Enormous quantities of data are collected in many industries and disciplines; this data holds the key to solving critical societal and scientific problems. Yet, fitting models to make discoveries from this huge data often poses both computational and statistical challenges. In this talk, we propose a new ensemble learning strategy primed for fast, distributed, and memory-efficient computation that also has many statistical advantages. Inspired by random forests, stability selection, and stochastic optimization, we propose to build ensembles based on tiny subsamples of both observations and features that we term minipatches. While minipatch learning can easily be applied to prediction tasks similarly to random forests, this talk focuses on using minipatch ensemble approaches in unconventional ways: making data-driven discoveries and for statistical inference. Specifically, we will discuss using this ensemble strategy for feature selection, clustering, and graph learning as well as for distribution-free and model-agnostic inference for both predictions and important features. Through huge real data examples from neuroscience, genomics and biomedicine, we illustrate the computational and statistical advantages of our minipatch ensemble learning approaches.
Genevera Allen is an Associate Professor of Electrical and Computer Engineering, Statistics, and Computer Science at Rice University and an investigator at the Jan and Dan Duncan Neurological Research Institute at Texas Children's Hospital and Baylor College of Medicine. She is also the Founding Director of the Rice Center for Transforming Data to Knowledge, informally called the Rice D2K Lab.
Dr. Allen's research develops new statistical machine learning tools to help people make reproducible data-driven discoveries. She is known for her work in the areas of interpretable machine learning, data integration, modern multivariate analysis, and graphical models with applications in neuroscience and bioinformatics. Dr. Allen is also a leader in data science education.

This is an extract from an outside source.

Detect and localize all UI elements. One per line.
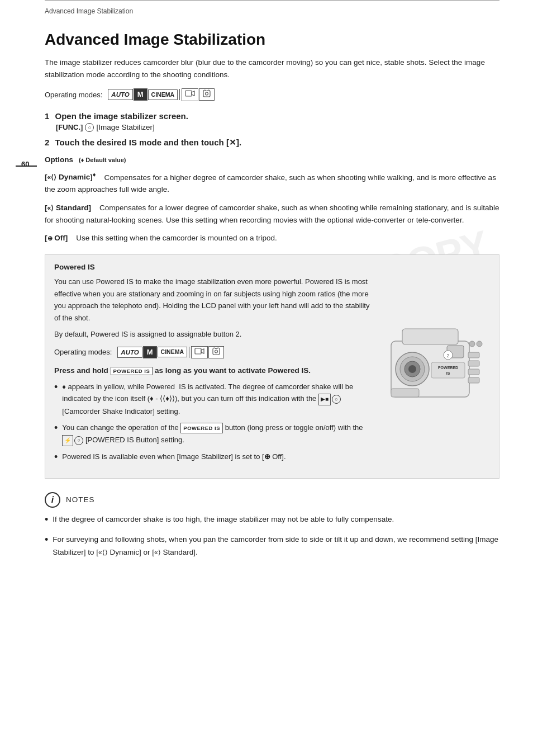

In 2018, she founded the Rice D2K Lab, a campus hub for experiential learning and data science education. Through her leadership of the D2K Lab, Dr. Allen developed new interdisciplinary data science degree programs, established a novel capstone program in data science and machine learning, and led Rice's engagement with corporate and community partners in data science.
Dr. Allen is the recipient of several honors for both her research and educational efforts including a National Science Foundation Career Award, Rice University's Duncan Achievement Award for Outstanding Faculty, the Curriculum Innovation Award, and the School of Engineering's Research and Teaching Excellence Award. In 2014, she was named to the "Forbes '30 under 30': Science and Healthcare" list. She is also an elected member of the International Statistics Institute and an elected fellow of the American Statistical Association. Dr. Allen currently serves as an Action Editor for the Journal of Machine Learning Research, an Associated Editor for the Journal of the American Statistical association, and a Series Editor for Springer Texts in Statistics. Dr. Allen received her Ph.D. in statistics from Stanford University, under the mentorship of Prof. Robert Tibshirani, and her bachelors, also in statistics, from Rice University.